In 2005, Schopler et al. further revised the PEP-R into a more comprehensive version—the Psycho-Educational Profile-3rd edition (PEP-3) for children with ASD whose developmental age is from 6 months to 7 years. Compared to the PEP-R, the PEP-3 has more concrete and interesting materials, limited verbal demands, and untimed administration process. Besides, the language items were separated from the general items (Chen et al. 2011; Schopler et al. 2005). According to Schopler et al. (2005), the PEP-3 is a reliable and valid instrument which has the potential to assess and monitor the development of children with ASD in a more accurate and comprehensive way. Based on a sample of children with developmental disorders in the United States, Schopler et al. (2005) reported good internal consistency, test–retest reliability, and inter-rater reliability for the PEP-3. The high correlations between PEP-3 and other measures assessing similar developmental constructs were also reported, providing support for the validity of the instrument. However, except for the findings based on the validation study reported in the PEP-3 manual, there are few publications on the psychometric properties of the PEP-3.

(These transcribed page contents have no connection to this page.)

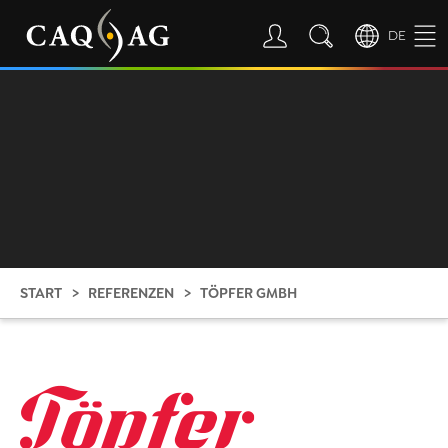
DE
START
REFERENZEN
TÖPFER GMBH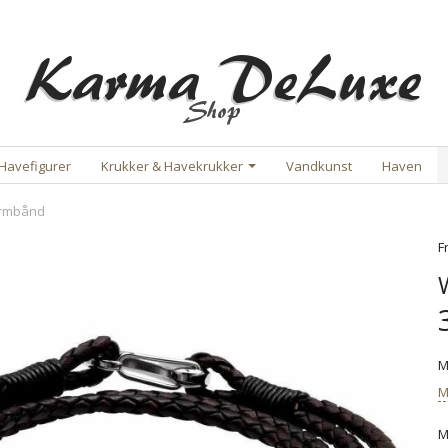
Havefigurer
Krukker & Havekrukker
Vandkunst
Haven
rmbånd
F
M
M
M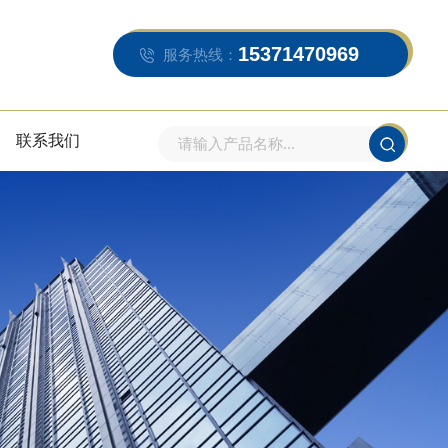
15371470969
服务热线：
联系我们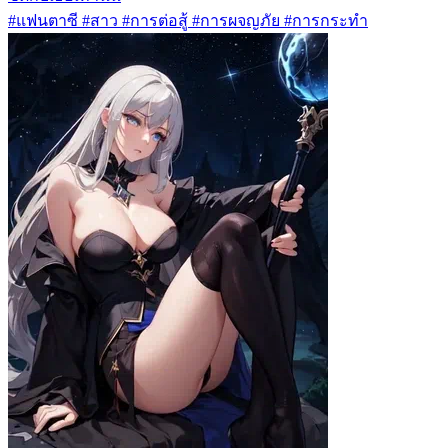
#แฟนตาซี #สาว #การต่อสู้ #การผจญภัย #การกระทำ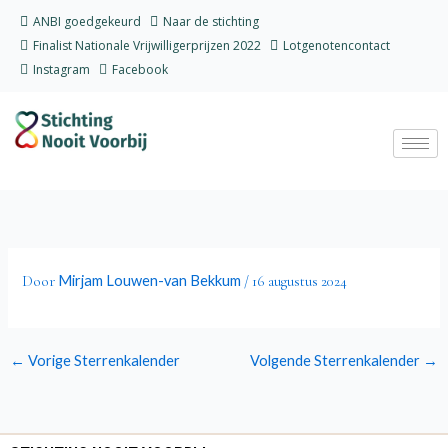
Ga
ANBI goedgekeurd
Naar de stichting
naar
Finalist Nationale Vrijwilligerprijzen 2022
Lotgenotencontact
de
Instagram
Facebook
inhoud
Mirjam Louwen-van Bekkum
Door
/
16 augustus 2024
←
Vorige Sterrenkalender
Volgende Sterrenkalender
→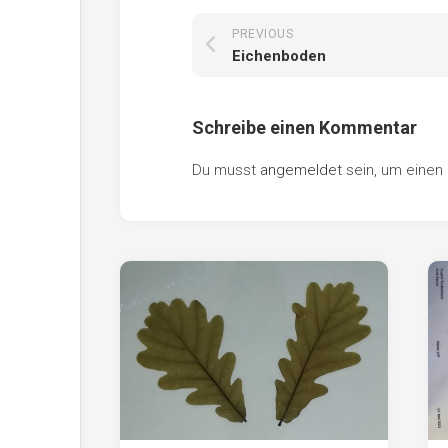
PREVIOUS
Eichenboden
Schreibe einen Kommentar
Du musst
angemeldet
sein, um eine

Among the limited studies, Fulton and D’Entremont (2013) examined the ability of the PEP-3 in estimating cognitive and language skills of 136 children with ASD (aged 20–75 months) in Canada. Positive correlations were found between the PEP-3 cognitive and language measures and similar measures including the Child Development Inventory (Ireton 1992), the Merrill-Palmer Revised Developmental Scale (Roid and Sampers 2004), and the Vineland Adaptive Behavior Scale-2 (Sparrow et al. 2005). Significant differences in performances on PEP-3 cognitive and language measures were detected among three diagnostic groups of children with ASD, Asperger’s disorder, or pervasive developmental disorders. These findings provided support for the psychometric properties of the subtests of PEP-3 as an assessment tool measuring cognitive and language skills in children. Nonetheless, the reliability and validity of the subtests focusing on maladaptive behaviors (e.g., social reciprocal, affective expression, characteristic motor behavior, and characteristic verbal behavior) were not investigated in Fulton and D’Entremont’s (2013) study.

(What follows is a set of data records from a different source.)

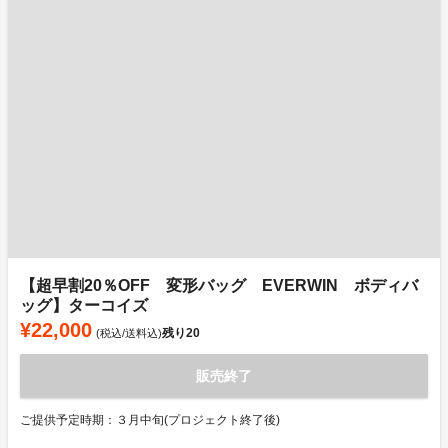
【超早割20％OFF 変形バッグ EVERWIN ボディバ
ッグ】ターコイズ
¥22,000
残り
20
(税込/送料込)
販売終了
ご提供予定時期：３月中旬(プロジェクト終了後)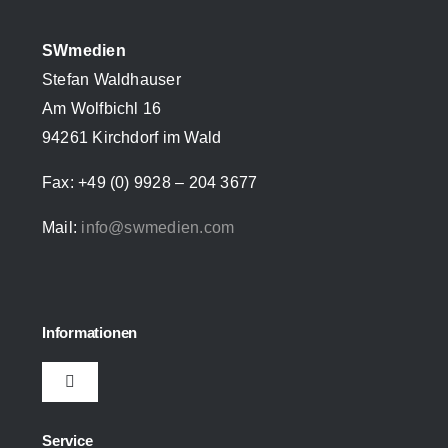
SWmedien
Stefan Waldhauser
Am Wolfbichl 16
94261 Kirchdorf im Wald
Fax: +49 (0) 9928 – 204 3677
Mail:
info@swmedien.com
Informationen
Toggle
Navigation
Impressum
Service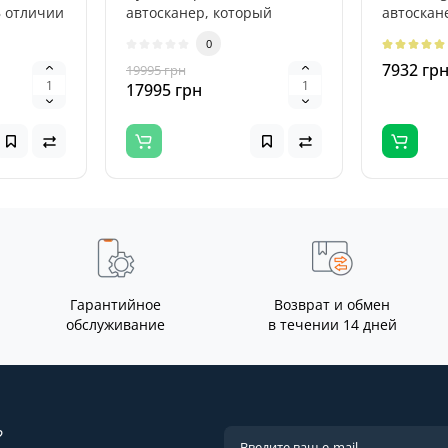
 отличии
автосканер, который
автоскан
боров..
отличается
диагност
0
универсальностью.
автомобил
7932 гр
19995 грн
Устройство не предн..
17995 грн
Гарантийное
Возврат и обмен
обслуживание
в течении 14 дней
?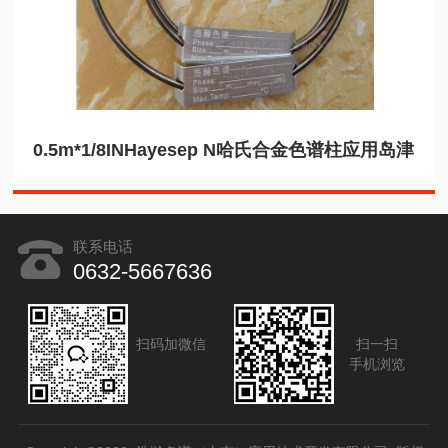
0.5m*1/8INHayesep N哈氏合金色谱柱应用岛津
联系电话
0632-5667636
扫码加微信
扫一扫
手机浏览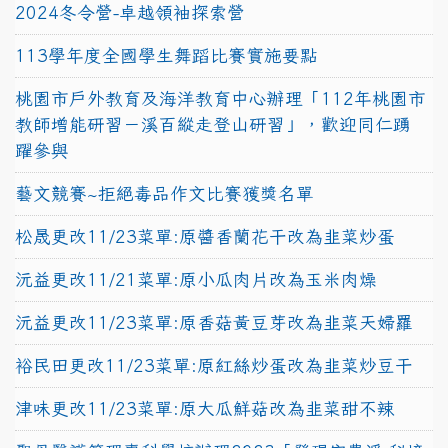
2024冬令營-卓越領袖探索營
113學年度全國學生舞蹈比賽實施要點
桃園市戶外教育及海洋教育中心辦理「112年桃園市
教師增能研習－溪百縱走登山研習」，歡迎同仁踴
躍參與
藝文競賽~拒絕毒品作文比賽獲獎名單
松晟更改11/23菜單:原醬香蘭花干改為韭菜炒蛋
沅益更改11/21菜單:原小瓜肉片改為玉米肉燥
沅益更改11/23菜單:原香菇黃豆芽改為韭菜天婦羅
裕民田更改11/23菜單:原紅絲炒蛋改為韭菜炒豆干
津味更改11/23菜單:原大瓜鮮菇改為韭菜甜不辣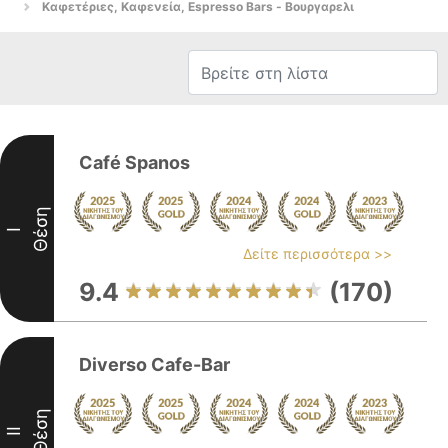
Καφετέριες, Καφενεία, Espresso Bars - Βουργαρελι
Café Spanos
Θέση
I
Δείτε περισσότερα >>
9.4
(170)
Diverso Cafe-Bar
Θέση
II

In Taiwan, a group of researchers translated the PEP-3 into Mandarin Chinese and administered it in a sample of 63 children with ASD. While the reliability and validity of the Caregiver Report of the PEP-3 were supported (Fu et al. 2010, 2012), psychometric properties of the major part of PEP-3 (i.e., the Performance test) remain largely unknown probably because of the small sample of the study. Chen et al. (2011) reported good sensitivity of the Performance test, i.e., the ability of the measure to detect change over time and in response to an intervention (Guyatt et al. 1992), which is the only available psychometric paper on the Performance test in Chinese children. As such, the psychometric properties of the PEP-3 for the assessment of Chinese children with ASD need to be further demonstrated.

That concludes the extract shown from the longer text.